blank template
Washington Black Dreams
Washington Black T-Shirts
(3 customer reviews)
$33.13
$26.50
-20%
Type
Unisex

====

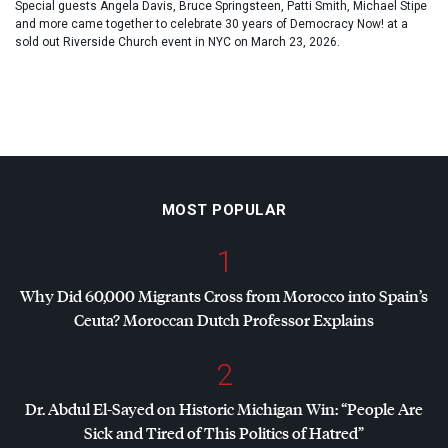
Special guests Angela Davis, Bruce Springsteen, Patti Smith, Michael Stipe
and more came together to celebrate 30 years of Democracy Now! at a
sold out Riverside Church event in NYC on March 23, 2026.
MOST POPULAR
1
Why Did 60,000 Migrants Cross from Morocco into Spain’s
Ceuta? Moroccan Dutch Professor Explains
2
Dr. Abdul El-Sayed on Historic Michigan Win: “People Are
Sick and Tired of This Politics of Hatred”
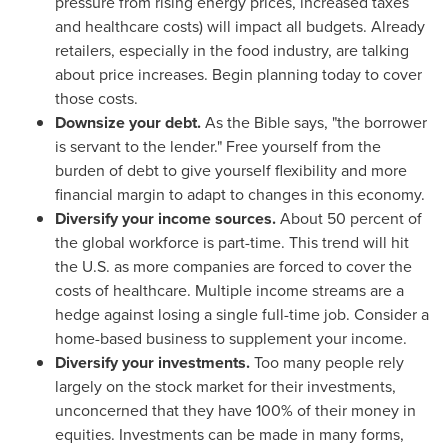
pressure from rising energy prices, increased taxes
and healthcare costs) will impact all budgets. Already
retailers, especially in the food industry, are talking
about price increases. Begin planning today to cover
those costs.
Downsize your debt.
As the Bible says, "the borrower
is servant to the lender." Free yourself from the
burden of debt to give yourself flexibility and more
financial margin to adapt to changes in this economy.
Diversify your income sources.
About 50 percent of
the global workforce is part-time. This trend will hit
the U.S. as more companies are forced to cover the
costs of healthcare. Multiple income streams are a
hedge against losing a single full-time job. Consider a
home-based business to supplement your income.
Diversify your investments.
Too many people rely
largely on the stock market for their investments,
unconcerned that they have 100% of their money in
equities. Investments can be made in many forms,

====

## Task to complete
In the entries above, find the line holding "those costs." and the line holding "equities. Investments can"; print both of them and every line between, exactly, and nothing else.

## Solution for this problem
those costs.
Downsize your debt.
As the Bible says, "the borrower
is servant to the lender." Free yourself from the
burden of debt to give yourself flexibility and more
financial margin to adapt to changes in this economy.
Diversify your income sources.
About 50 percent of
the global workforce is part-time. This trend will hit
the U.S. as more companies are forced to cover the
costs of healthcare. Multiple income streams are a
hedge against losing a single full-time job. Consider a
home-based business to supplement your income.
Diversify your investments.
Too many people rely
largely on the stock market for their investments,
unconcerned that they have 100% of their money in
equities. Investments can be made in many forms,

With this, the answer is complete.